Bugs bother me. In 2020, why haven’t we figured out how to release bug-free software? The truth is, a large part of making software is creating, finding, and fixing bugs. In some ways, this is unavoidable — I don’t think humanity is in a place where we’re capable of building large-scale software that is guaranteed to be free of all bugs, in the same way that we haven’t solved the majority of the Millennium Prize Problems. Shouldn’t ensuring that a program works as expected be as simple as testing every branch and code path of the code? We’ll look into how code coverage metrics fall short, and why, overall, software verification is a very difficult endeavor. Of course, there is hope, but it requires a shift in thinking.

A Game of Patience

Let’s look at an example to provide a setting for thinking about different testing approaches and their effectiveness. Solitaire (also known as Patience) is a category of playing card games that all follow similar rules. FreeCell is one such game.
The main aspect of the game is moving cards between columns in accordance with certain legality constraints (read: business logic). Columns of cards are commonly referred to as “cascades.” You are free to move cards between cascades as much as you want, provided they are legal moves. There are several other elements to the game, but we’ll keep the discussion to these moves and their legality. Here is what the game layout looks like:

FreeCell card layout

One legality constraint is:

Single cards can be moved between cascades if the source and destination cards have different colors and they are in descending order.

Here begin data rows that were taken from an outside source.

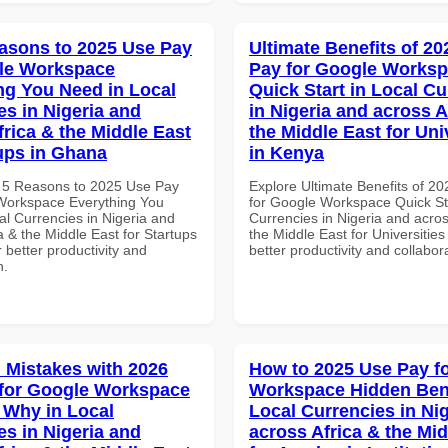
asons to 2025 Use Pay
Ultimate Benefits of 2
le Workspace
Pay for Google Works
ng You Need in Local
Quick Start in Local Cu
es in Nigeria and
in Nigeria and across A
frica & the Middle East
the Middle East for Uni
tups in Ghana
in Kenya
 5 Reasons to 2025 Use Pay
Explore Ultimate Benefits of 2
Workspace Everything You
for Google Workspace Quick Sta
al Currencies in Nigeria and
Currencies in Nigeria and acros
a & the Middle East for Startups
the Middle East for Universities
 better productivity and
better productivity and collabor
n.
Mistakes with 2026
How to 2025 Use Pay f
for Google Workspace
Workspace Hidden Bene
Why in Local
Local Currencies in Ni
es in Nigeria and
across Africa & the Mid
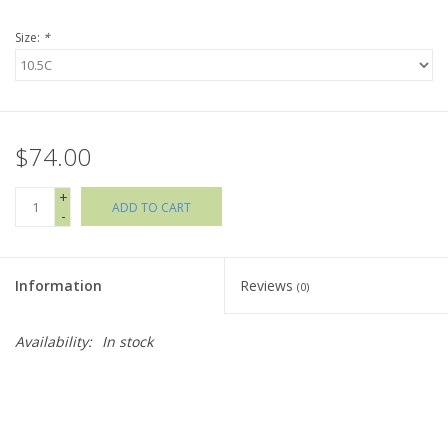
Size:
*
Holiday Collections
SHOES
$74.00
Brands
+
ADD TO CART
-
Information
Reviews
(0)
Availability:
In stock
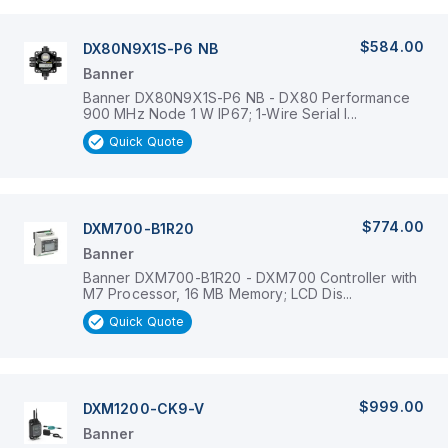
$584.00
DX80N9X1S-P6 NB
Banner
Banner DX80N9X1S-P6 NB - DX80 Performance
900 MHz Node 1 W IP67; 1-Wire Serial I...
Quick Quote
$774.00
DXM700-B1R20
Banner
Banner DXM700-B1R20 - DXM700 Controller with
M7 Processor, 16 MB Memory; LCD Dis...
Quick Quote
$999.00
DXM1200-CK9-V
Banner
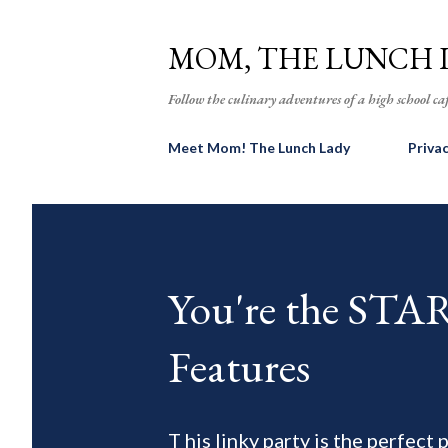
MOM, THE LUNCH 
Follow the culinary adventures of a high school caf
Meet Mom! The Lunch Lady
Priva
You're the ST
Features
T his linky party is the perfect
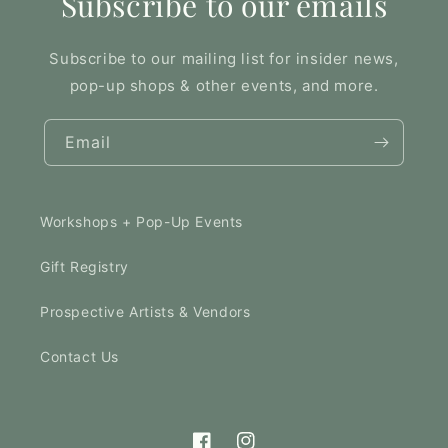
Subscribe to our emails
Subscribe to our mailing list for insider news,
pop-up shops & other events, and more.
Email
Workshops + Pop-Up Events
Gift Registry
Prospective Artists & Vendors
Contact Us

For example, an 8 of diamonds can be moved onto a 9 of spades (as seen in column 3 of the picture) since they are different colors and 8 is one less than 9. Let’s write a test that asserts this constraint (code examples are written in Reason):

let testCascadeMoveLegality = () => {
  let eightOfDiamonds = {suit: Diamonds, rank: 8};
  let nineOfSpades = {suit: Spades, rank: 9};
  let tenOfSpades = {suit: Spades, rank: 10};

  let isEightToNineLegal =
    isLegalMove(eightOfDiamonds, nineOfSpades);

  let isNineToEightLegal =
    isLegalMove(nineOfSpades, eightOfDiamonds);

  let isNineToTenLegal =
    isLegalMove(nineOfSpades, tenOfSpades);

      "8d -> 9s is legal",
      "9s -> 8d is not legal",
      "9s -> 10s is not legal",

I’ll start abbreviating cards as , e.g. “8d” is the 8 of diamonds. This test asserts that 8d → 9s is a legal move, and also tests two cases where the move is not legal: 9s → 8d and 9s → 10s. Let’s add a corresponding implementation:

type suit =
  | Clubs
  | Diamonds
  | Hearts
  | Spades;

type card = {
  suit: suit,
  rank: int,

let areCardsDifferentColor = (c1, c2) => 
  c1.suit != c2.suit;

let areRanksInDescendingOrder = (source, dest) =>
  dest.rank == source.rank + 1;

let isLegalMove = (source, dest) =>
  areCardsDifferentColor(source, dest)
  && areRanksInDescendingOrder(source, dest);

We run the tests, and everything passes. Ship it!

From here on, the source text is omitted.